Hulettia

Hulettia
Temporal range: Early Jurassic
Hulettia fossil displayed in the New Mexico Natural History Museum
Scientific classification
Kingdom: Animalia
Phylum: Chordata
Subphylum: Vertebrata
Infraphylum: Gnathostomata
Superclass: Osteichthyes
Class: Actinopterygii
Subclass: Chondrostei
Order: Palaeonisciformes[1]
Genus: Hulettia
Species: H. americana

Hulettia is an extinct genus of prehistoric bony fish found in the Morrison Formation in the western United States, measuring approximately three to four inches in length. This fish genus contains one species, H. americana. Its body was covered in thick prominent scales, and its name is based on Hulett, Wyoming, a locale which is near the Morrison Formation. Discovered specimens show evidence of predation upon the smaller species of fish Todiltia that inhabited the Jurassic Lake Todilto, and another specimen discovered in the Bathonian coastal sandstone, in the Sundance Formation of South Dakota.
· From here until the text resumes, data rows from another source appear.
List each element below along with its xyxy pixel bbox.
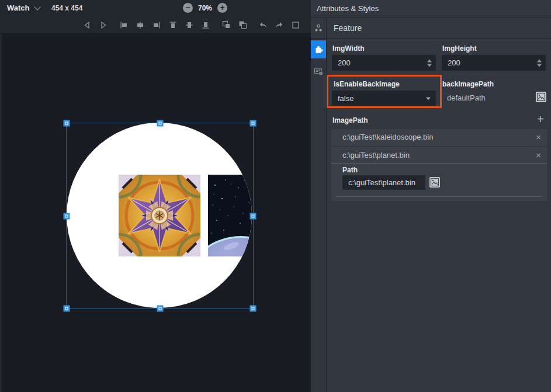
image-file-icon bbox=[429, 177, 440, 188]
form-info-icon bbox=[314, 67, 324, 77]
isenablebackimage-label: isEnableBackImage bbox=[334, 80, 400, 88]
feature-attributes: ImgWidth 200 ImgHeight 200 isEnableBackI… bbox=[327, 39, 551, 392]
imagepath-item-path: c:\guiTest\planet.bin bbox=[342, 151, 536, 159]
path-label: Path bbox=[342, 166, 358, 174]
align-center-horizontal-icon[interactable] bbox=[134, 19, 147, 32]
feature-section-title: Feature bbox=[327, 18, 362, 38]
chevron-down-icon bbox=[34, 4, 40, 10]
watch-dropdown[interactable]: Watch bbox=[7, 4, 40, 12]
resize-handle-top-center[interactable] bbox=[157, 120, 163, 127]
item-divider bbox=[336, 196, 542, 197]
nav-forward-icon[interactable] bbox=[97, 19, 110, 32]
imagepath-item[interactable]: c:\guiTest\kaleidoscope.bin × bbox=[331, 129, 547, 146]
attributes-panel: Attributes & Styles Feature bbox=[311, 0, 551, 392]
resize-handle-bottom-right[interactable] bbox=[250, 306, 257, 312]
imgheight-input[interactable]: 200 bbox=[442, 55, 546, 71]
imagepath-item-path: c:\guiTest\kaleidoscope.bin bbox=[342, 133, 536, 141]
imgwidth-input[interactable]: 200 bbox=[332, 55, 436, 71]
styles-tab[interactable] bbox=[311, 40, 326, 58]
redo-icon[interactable] bbox=[273, 19, 286, 32]
design-canvas[interactable] bbox=[2, 34, 311, 392]
remove-item-icon[interactable]: × bbox=[536, 151, 541, 159]
zoom-out-button[interactable]: − bbox=[183, 3, 193, 13]
align-right-icon[interactable] bbox=[150, 19, 163, 32]
panel-title: Attributes & Styles bbox=[311, 0, 551, 18]
imagepath-label: ImagePath bbox=[332, 116, 368, 124]
selection-rectangle-icon[interactable] bbox=[289, 19, 302, 32]
imgwidth-label: ImgWidth bbox=[332, 44, 365, 53]
puzzle-icon bbox=[313, 44, 324, 55]
zoom-level: 70% bbox=[198, 4, 212, 12]
app-window: Watch 454 x 454 − 70% + bbox=[0, 0, 551, 392]
align-top-icon[interactable] bbox=[167, 19, 179, 32]
imgheight-label: ImgHeight bbox=[442, 44, 477, 53]
toolbar bbox=[0, 16, 311, 34]
form-info-tab[interactable] bbox=[314, 67, 324, 77]
panel-body: ImgWidth 200 ImgHeight 200 isEnableBackI… bbox=[311, 39, 551, 392]
isenablebackimage-dropdown[interactable]: false bbox=[332, 91, 436, 106]
feature-section-header: Feature bbox=[311, 18, 551, 39]
hierarchy-icon[interactable] bbox=[311, 18, 327, 38]
resize-handle-top-right[interactable] bbox=[250, 120, 257, 127]
align-bottom-icon[interactable] bbox=[199, 19, 212, 32]
top-bar: Watch 454 x 454 − 70% + bbox=[0, 0, 311, 16]
watch-dropdown-label: Watch bbox=[7, 4, 30, 12]
undo-icon[interactable] bbox=[257, 19, 269, 32]
backimagepath-browse-button[interactable] bbox=[536, 92, 546, 102]
nav-back-icon[interactable] bbox=[81, 19, 93, 32]
zoom-in-button[interactable]: + bbox=[217, 3, 227, 13]
backimagepath-label: backImagePath bbox=[442, 80, 494, 88]
path-browse-button[interactable] bbox=[429, 177, 440, 188]
align-left-icon[interactable] bbox=[117, 19, 130, 32]
resize-handle-top-left[interactable] bbox=[64, 120, 70, 127]
canvas-size-label: 454 x 454 bbox=[51, 4, 82, 12]
dropdown-caret-icon bbox=[426, 97, 431, 100]
imagepath-item-expanded[interactable]: c:\guiTest\planet.bin × Path c:\guiTest\… bbox=[331, 147, 547, 201]
zoom-controls: − 70% + bbox=[183, 3, 227, 13]
backimagepath-value[interactable]: defaultPath bbox=[447, 93, 486, 102]
bring-forward-icon[interactable] bbox=[220, 19, 233, 32]
remove-item-icon[interactable]: × bbox=[536, 133, 541, 141]
resize-handle-middle-right[interactable] bbox=[250, 213, 257, 219]
align-middle-vertical-icon[interactable] bbox=[183, 19, 196, 32]
resize-handle-bottom-left[interactable] bbox=[64, 306, 70, 312]
panel-tab-strip bbox=[311, 39, 327, 392]
kaleidoscope-image[interactable] bbox=[119, 175, 200, 256]
resize-handle-bottom-center[interactable] bbox=[157, 306, 163, 312]
send-backward-icon[interactable] bbox=[236, 19, 249, 32]
planet-image[interactable] bbox=[208, 175, 252, 256]
imagepath-add-button[interactable]: + bbox=[537, 114, 544, 124]
path-input[interactable]: c:\guiTest\planet.bin bbox=[342, 175, 425, 190]
imgheight-stepper[interactable] bbox=[537, 59, 542, 67]
imgwidth-stepper[interactable] bbox=[427, 59, 432, 67]
image-file-icon bbox=[536, 92, 546, 102]
resize-handle-middle-left[interactable] bbox=[64, 213, 70, 219]
watchface-circle-widget[interactable] bbox=[67, 123, 252, 308]
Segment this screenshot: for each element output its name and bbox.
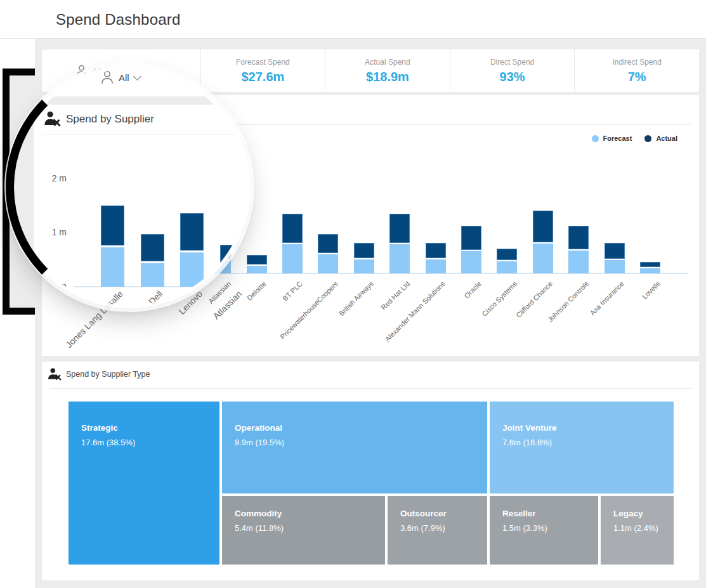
x-axis-label: Axa Insurance bbox=[589, 280, 625, 317]
treemap-node-legacy[interactable]: Legacy1.1m (2.4%) bbox=[601, 496, 674, 565]
lens-scope-filter-label: All bbox=[119, 72, 129, 83]
bar-segment-forecast-Oracle[interactable] bbox=[461, 251, 481, 273]
bar-segment-actual-Lovells[interactable] bbox=[640, 262, 660, 267]
bar-segment-actual-Deloitte[interactable] bbox=[247, 255, 267, 265]
kpi-value: $18.9m bbox=[366, 70, 409, 84]
bar-segment-forecast-BT PLC[interactable] bbox=[282, 244, 303, 273]
person-outline-icon bbox=[101, 70, 114, 84]
treemap-node-value: 17.6m (38.5%) bbox=[81, 438, 207, 447]
person-wrench-icon bbox=[48, 367, 62, 381]
treemap-node-label: Joint Venture bbox=[502, 423, 661, 433]
kpi-label: Actual Spend bbox=[365, 58, 410, 67]
x-axis-label: Lovells bbox=[641, 280, 662, 301]
treemap-node-label: Commodity bbox=[235, 509, 372, 518]
divider bbox=[49, 388, 691, 389]
x-axis-label: Deloitte bbox=[245, 280, 268, 302]
bar-segment-actual-Lenovo[interactable] bbox=[180, 213, 204, 251]
bar-segment-actual-Oracle[interactable] bbox=[461, 226, 481, 250]
treemap-node-outsourcer[interactable]: Outsourcer3.6m (7.9%) bbox=[388, 496, 487, 565]
treemap-node-label: Legacy bbox=[613, 509, 661, 518]
treemap-node-commodity[interactable]: Commodity5.4m (11.8%) bbox=[222, 496, 385, 565]
bar-segment-forecast-PricewaterhouseCoopers[interactable] bbox=[318, 254, 338, 273]
kpi-indirect-spend: Indirect Spend 7% bbox=[574, 49, 699, 92]
treemap-node-value: 5.4m (11.8%) bbox=[235, 523, 372, 533]
x-axis-label: Alexander Mann Solutions bbox=[384, 280, 447, 343]
bar-segment-actual-Axa Insurance[interactable] bbox=[605, 243, 625, 259]
lens-bar-chart: 0 m1 m2 m bbox=[34, 105, 248, 287]
treemap-node-label: Operational bbox=[235, 423, 474, 433]
chevron-down-icon bbox=[133, 72, 141, 81]
treemap-node-value: 1.1m (2.4%) bbox=[613, 523, 661, 533]
lens-scope-filter: All bbox=[101, 70, 140, 84]
bar-segment-forecast-Axa Insurance[interactable] bbox=[605, 260, 625, 273]
x-axis-label: Clifford Chance bbox=[514, 280, 554, 319]
treemap-node-joint-venture[interactable]: Joint Venture7.6m (16.6%) bbox=[490, 402, 674, 493]
x-axis-label: Atlassian bbox=[207, 280, 232, 305]
magnifier-lens: All Spend by Supplier 0 m1 m2 m bbox=[8, 66, 251, 308]
kpi-actual-spend: Actual Spend $18.9m bbox=[325, 49, 450, 92]
x-axis-label: British Airways bbox=[337, 280, 375, 317]
treemap-node-value: 1.5m (3.3%) bbox=[502, 523, 585, 533]
bar-segment-actual-Clifford Chance[interactable] bbox=[533, 211, 553, 242]
bar-segment-forecast-Lenovo[interactable] bbox=[180, 252, 204, 287]
legend-item-forecast[interactable]: Forecast bbox=[592, 134, 632, 142]
bar-segment-actual-Red Hat Ltd[interactable] bbox=[389, 214, 410, 243]
bar-segment-forecast-Red Hat Ltd[interactable] bbox=[389, 244, 410, 273]
treemap-node-label: Outsourcer bbox=[400, 509, 474, 518]
treemap-node-operational[interactable]: Operational8.9m (19.5%) bbox=[222, 402, 487, 493]
kpi-value: 7% bbox=[628, 70, 646, 84]
bar-segment-forecast-Cisco Systems[interactable] bbox=[497, 261, 517, 273]
x-axis-label: Red Hat Ltd bbox=[379, 280, 411, 311]
y-tick-label: 1 m bbox=[42, 227, 67, 237]
forecast-dot-icon bbox=[592, 135, 599, 142]
kpi-value: 93% bbox=[500, 70, 525, 84]
bar-segment-actual-Johnson Controls[interactable] bbox=[568, 226, 589, 249]
spend-by-supplier-type-card: Spend by Supplier Type Strategic17.6m (3… bbox=[42, 362, 699, 580]
treemap-node-strategic[interactable]: Strategic17.6m (38.5%) bbox=[69, 402, 219, 565]
legend-label: Actual bbox=[656, 134, 677, 142]
bar-segment-actual-British Airways[interactable] bbox=[354, 243, 374, 258]
card-title: Spend by Supplier Type bbox=[66, 370, 150, 379]
x-axis-label: Cisco Systems bbox=[480, 280, 518, 318]
kpi-label: Direct Spend bbox=[490, 58, 534, 67]
bar-segment-actual-Jones Lang Lasalle[interactable] bbox=[101, 206, 124, 245]
bar-segment-forecast-Johnson Controls[interactable] bbox=[568, 251, 589, 273]
kpi-direct-spend: Direct Spend 93% bbox=[450, 49, 575, 92]
bar-segment-actual-Alexander Mann Solutions[interactable] bbox=[426, 243, 446, 258]
x-axis-label: Oracle bbox=[462, 280, 482, 299]
bar-segment-forecast-British Airways[interactable] bbox=[354, 259, 374, 273]
kpi-label: Forecast Spend bbox=[236, 58, 290, 67]
treemap-node-value: 7.6m (16.6%) bbox=[502, 438, 661, 447]
kpi-label: Indirect Spend bbox=[612, 58, 661, 67]
bar-segment-actual-Cisco Systems[interactable] bbox=[497, 249, 517, 260]
x-axis-label: PricewaterhouseCoopers bbox=[278, 280, 339, 341]
treemap-node-value: 3.6m (7.9%) bbox=[400, 523, 474, 533]
bar-segment-forecast-Deloitte[interactable] bbox=[247, 266, 267, 273]
page-title: Spend Dashboard bbox=[56, 11, 180, 29]
treemap-node-reseller[interactable]: Reseller1.5m (3.3%) bbox=[490, 496, 598, 565]
kpi-forecast-spend: Forecast Spend $27.6m bbox=[200, 49, 325, 92]
legend-label: Forecast bbox=[603, 134, 632, 142]
x-axis-label: BT PLC bbox=[281, 280, 304, 303]
treemap-node-label: Strategic bbox=[81, 423, 207, 433]
bar-segment-forecast-Alexander Mann Solutions[interactable] bbox=[426, 259, 446, 273]
actual-dot-icon bbox=[644, 135, 651, 142]
supplier-type-treemap: Strategic17.6m (38.5%)Operational8.9m (1… bbox=[69, 402, 674, 565]
chart-legend: Forecast Actual bbox=[592, 134, 677, 142]
title-bar: Spend Dashboard bbox=[0, 0, 706, 39]
y-tick-label: 2 m bbox=[42, 173, 67, 183]
bar-segment-actual-Dell[interactable] bbox=[141, 234, 164, 261]
legend-item-actual[interactable]: Actual bbox=[644, 134, 677, 142]
bar-segment-forecast-Jones Lang Lasalle[interactable] bbox=[101, 247, 124, 287]
bar-segment-actual-BT PLC[interactable] bbox=[282, 214, 303, 243]
bar-segment-forecast-Lovells[interactable] bbox=[640, 268, 660, 273]
bar-segment-forecast-Clifford Chance[interactable] bbox=[533, 244, 553, 273]
bar-segment-actual-PricewaterhouseCoopers[interactable] bbox=[318, 234, 338, 253]
bar-segment-forecast-Dell[interactable] bbox=[141, 263, 164, 287]
kpi-value: $27.6m bbox=[241, 70, 284, 84]
treemap-node-label: Reseller bbox=[502, 509, 585, 518]
treemap-node-value: 8.9m (19.5%) bbox=[235, 438, 474, 447]
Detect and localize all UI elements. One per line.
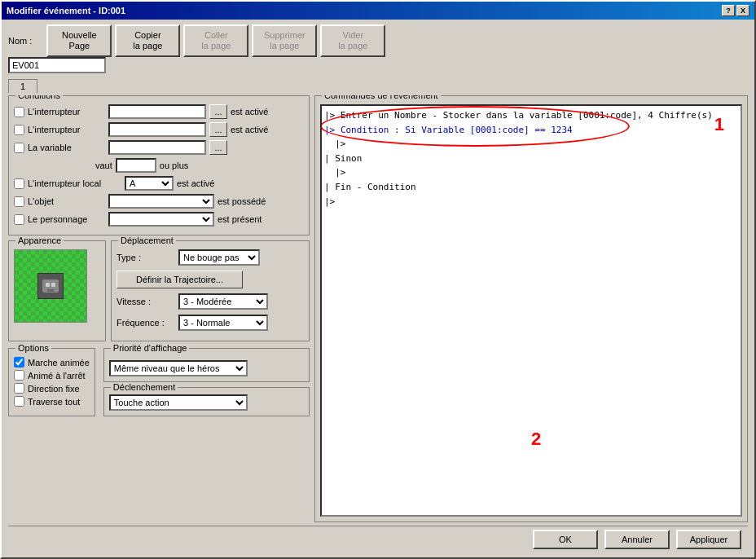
- options-group: Options Marche animée Animé à l'arrêt Di…: [8, 348, 95, 416]
- opt-marche-label: Marche animée: [28, 358, 90, 368]
- condition-row-4: L'interrupteur local ABC est activé: [14, 176, 304, 191]
- condition-row-3: La variable ...: [14, 140, 304, 155]
- opt-marche-checkbox[interactable]: [14, 357, 24, 368]
- priorite-select[interactable]: Même niveau que le héros En dessous du h…: [109, 360, 248, 376]
- vaut-input[interactable]: [116, 158, 156, 173]
- vider-page-button[interactable]: Viderla page: [320, 24, 385, 57]
- conditions-title: Conditions: [15, 95, 63, 100]
- left-panel: Conditions L'interrupteur ... est activé…: [8, 95, 310, 522]
- cmd-line-5: |>: [324, 165, 738, 180]
- frequence-select[interactable]: 3 - Normale: [178, 315, 268, 331]
- trajectoire-row: Définir la Trajectoire...: [116, 271, 304, 288]
- condition-3-checkbox[interactable]: [14, 143, 24, 153]
- condition-row-2: L'interrupteur ... est activé: [14, 122, 304, 137]
- supprimer-page-button[interactable]: Supprimerla page: [252, 24, 317, 57]
- condition-1-dots-button[interactable]: ...: [209, 104, 227, 119]
- vaut-label: vaut: [95, 161, 112, 170]
- condition-1-input[interactable]: [108, 104, 206, 119]
- sprite-icon: [39, 275, 62, 297]
- condition-6-select[interactable]: [108, 212, 214, 227]
- condition-5-checkbox[interactable]: [14, 196, 24, 207]
- opt-arret-checkbox[interactable]: [14, 370, 24, 381]
- opt-direction-checkbox[interactable]: [14, 383, 24, 394]
- condition-4-checkbox[interactable]: [14, 178, 24, 189]
- frequence-label: Fréquence :: [116, 318, 174, 328]
- condition-5-select[interactable]: [108, 194, 214, 209]
- deplacement-group: Déplacement Type : Ne bouge pas Aléatoir…: [111, 240, 310, 341]
- title-bar-buttons: ? X: [722, 5, 749, 16]
- condition-6-label: Le personnage: [28, 214, 105, 224]
- condition-5-label: L'objet: [28, 196, 105, 206]
- help-button[interactable]: ?: [722, 5, 735, 16]
- condition-1-checkbox[interactable]: [14, 107, 24, 117]
- appliquer-button[interactable]: Appliquer: [676, 530, 741, 549]
- opt-traverse: Traverse tout: [14, 396, 90, 407]
- declenchement-title: Déclenchement: [111, 382, 178, 392]
- cmd-line-3: |>: [324, 137, 738, 152]
- ou-plus-label: ou plus: [160, 161, 188, 170]
- cmd-line-1: |> Entrer un Nombre - Stocker dans la va…: [324, 108, 738, 123]
- declenchement-select[interactable]: Touche action Contact du héros Contact d…: [109, 394, 248, 411]
- condition-5-status: est possédé: [218, 196, 266, 206]
- close-button[interactable]: X: [736, 5, 749, 16]
- coller-page-button[interactable]: Collerla page: [183, 24, 248, 57]
- sprite-box[interactable]: [14, 249, 87, 323]
- condition-6-checkbox[interactable]: [14, 214, 24, 225]
- main-content: Conditions L'interrupteur ... est activé…: [8, 95, 748, 522]
- ok-button[interactable]: OK: [533, 530, 598, 549]
- condition-1-label: L'interrupteur: [28, 107, 105, 117]
- cmd-line-7: |>: [324, 195, 738, 209]
- opt-direction: Direction fixe: [14, 383, 90, 394]
- condition-2-status: est activé: [231, 125, 268, 134]
- cmd-line-2: |> Condition : Si Variable [0001:code] =…: [324, 123, 738, 138]
- condition-2-input[interactable]: [108, 122, 206, 137]
- opt-traverse-checkbox[interactable]: [14, 396, 24, 407]
- vitesse-row: Vitesse : 3 - Modérée: [116, 293, 304, 310]
- condition-2-checkbox[interactable]: [14, 125, 24, 135]
- top-row: Nom : NouvellePage Copierla page Collerl…: [8, 24, 748, 57]
- commandes-content[interactable]: |> Entrer un Nombre - Stocker dans la va…: [320, 104, 742, 517]
- priorite-group: Priorité d'affichage Même niveau que le …: [103, 348, 310, 382]
- name-input[interactable]: [8, 57, 106, 73]
- condition-3-dots-button[interactable]: ...: [209, 140, 227, 155]
- cmd-line-6: | Fin - Condition: [324, 180, 738, 195]
- window-body: Nom : NouvellePage Copierla page Collerl…: [2, 20, 754, 557]
- svg-rect-2: [51, 283, 55, 287]
- trajectoire-button[interactable]: Définir la Trajectoire...: [116, 271, 243, 288]
- toolbar: NouvellePage Copierla page Collerla page…: [46, 24, 385, 57]
- condition-4-select[interactable]: ABC: [125, 176, 174, 191]
- tab-1[interactable]: 1: [8, 79, 37, 93]
- sprite-inner: [37, 273, 64, 299]
- bottom-left: Apparence: [8, 240, 310, 341]
- annuler-button[interactable]: Annuler: [604, 530, 670, 549]
- condition-3-label: La variable: [28, 143, 105, 152]
- annotation-1: 1: [714, 114, 724, 135]
- condition-row-1: L'interrupteur ... est activé: [14, 104, 304, 119]
- vitesse-select[interactable]: 3 - Modérée: [178, 293, 268, 310]
- vitesse-label: Vitesse :: [116, 297, 174, 306]
- title-bar: Modifier événement - ID:001 ? X: [2, 2, 754, 20]
- type-select[interactable]: Ne bouge pas Aléatoire Vers le héros: [178, 249, 260, 266]
- declenchement-group: Déclenchement Touche action Contact du h…: [103, 387, 310, 416]
- condition-1-status: est activé: [231, 107, 268, 117]
- commandes-group: Commandes de l'événement |> Entrer un No…: [314, 95, 748, 522]
- opt-marche: Marche animée: [14, 357, 90, 368]
- type-row: Type : Ne bouge pas Aléatoire Vers le hé…: [116, 249, 304, 266]
- tabs-row: 1: [8, 78, 748, 92]
- window-title: Modifier événement - ID:001: [7, 6, 125, 15]
- nouvelle-page-button[interactable]: NouvellePage: [46, 24, 112, 57]
- opt-arret-label: Animé à l'arrêt: [28, 371, 86, 381]
- svg-rect-3: [47, 289, 54, 292]
- apparence-title: Apparence: [15, 235, 64, 245]
- priorite-title: Priorité d'affichage: [111, 343, 190, 353]
- apparence-group: Apparence: [8, 240, 106, 341]
- copier-page-button[interactable]: Copierla page: [115, 24, 180, 57]
- options-row: Options Marche animée Animé à l'arrêt Di…: [8, 348, 310, 416]
- condition-3-input[interactable]: [108, 140, 206, 155]
- condition-2-label: L'interrupteur: [28, 125, 105, 134]
- deplacement-title: Déplacement: [118, 235, 176, 245]
- name-field-group: Nom :: [8, 36, 32, 46]
- conditions-group: Conditions L'interrupteur ... est activé…: [8, 95, 310, 235]
- condition-2-dots-button[interactable]: ...: [209, 122, 227, 137]
- annotation-2: 2: [531, 429, 541, 450]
Both specimens are complete skeletons with no fragmentary remains or dubious anomalies amongst the bones recovered.[2]

Paleobiology

It lived in an ecological niche similar to minnows and other small forage fish. The most noticeable quality of the Hulettia is its extremely durable and compact scales, providing protection from lepidophagy, external parasites and predation by fish which could not swallow it whole.[3] It prominently fed upon smaller fish, shrimp and other crustaceans, gastropods, worms and aquatic insect nymphs. Its mouth was lined with short tiny teeth that could scrape algae and other plant matter from solid surfaces, suggesting that it was an opportunistic forager that didn't solely depend on ingesting smaller creatures.[4]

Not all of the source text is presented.